In [4]:
# !pip install pandas matplotlib seaborn plotly prophet scikit-learn

import pandas as pd
import numpy as np
import matplotlib.pyplot as plt
import seaborn as sns
import plotly.express as px
from prophet import Prophet
from sklearn.preprocessing import StandardScaler
from sklearn.decomposition import PCA
from sklearn.cluster import KMeans

sns.set(style="whitegrid")
plt.rcParams["figure.figsize"] = (12, 6)

# Load Our World in Data COVID dataset
url = "https://covid.ourworldindata.org/data/owid-covid-data.csv"
df = pd.read_csv(url)

df['date'] = pd.to_datetime(df['date'])
df.head()

# Select useful columns
columns = [
    'location', 'date', 'total_cases', 'new_cases', 'total_deaths',
    'new_deaths', 'people_vaccinated', 'population', 'stringency_index'
]
df = df[columns]

# Fill missing values
df.fillna(0, inplace=True)

# Create latest snapshot
latest = df[df['date'] == df['date'].max()]

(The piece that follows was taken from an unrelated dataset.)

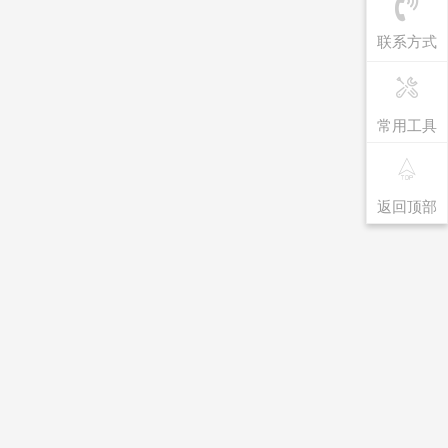
联系方式
常用工具
返回顶部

# Top 10 countries by total cases
top_cases = latest.sort_values(by='total_cases', ascending=False).head(10)
px.bar(top_cases, x='location', y='total_cases', title='Top 10 Countries by Total Cases')

# Forecasting new cases for a country
country = "India"
df_country = df[df['location'] == country][['date', 'new_cases']].rename(columns={'date': 'ds', 'new_cases': 'y'})
df_country = df_country[df_country['y'] > 0]

model = Prophet()
model.fit(df_country)

future = model.make_future_dataframe(periods=30)
forecast = model.predict(future)
fig = model.plot(forecast)

features = ['total_cases', 'total_deaths', 'people_vaccinated']
df_cluster = latest[latest['location'].apply(lambda x: x.isalpha())][features].dropna()
scaled = StandardScaler().fit_transform(df_cluster)

pca = PCA(n_components=2)
pca_result = pca.fit_transform(scaled)

kmeans = KMeans(n_clusters=3, random_state=42)
labels = kmeans.fit_predict(scaled)

df_cluster['Cluster'] = labels
px.scatter(
    x=pca_result[:, 0], y=pca_result[:, 1], color=labels.astype(str),
    title='Country Clustering by COVID-19 Stats'
)

corr_matrix = latest[features].corr()
sns.heatmap(corr_matrix, annot=True, cmap='coolwarm')
plt.title("Correlation Between COVID-19 Metrics")
plt.show()

df_india = df[df['location'] == "India"]
df_india['new_cases_7day'] = df_india['new_cases'].rolling(7).mean()

fig = px.line(df_india, x='date', y=['new_cases_7day', 'stringency_index'],
              title='India: 7-Day Avg New Cases vs Government Stringency')
fig.show()



## 🔍 Insights Summary

- Countries with higher vaccination rates tend to have lower death rates.
- Clustering revealed 3 broad COVID-19 response profiles globally.
- India’s case trend shows correlation with changes in stringency index.
- Forecasting suggests a flattening trend in new cases (India), but regional variations matter.

## 📌 Next Steps

- Add interactive controls with Streamlit or Voila.
- Incorporate variant data or healthcare capacity metrics.
- Track policy impact using lagged effects or causality tests.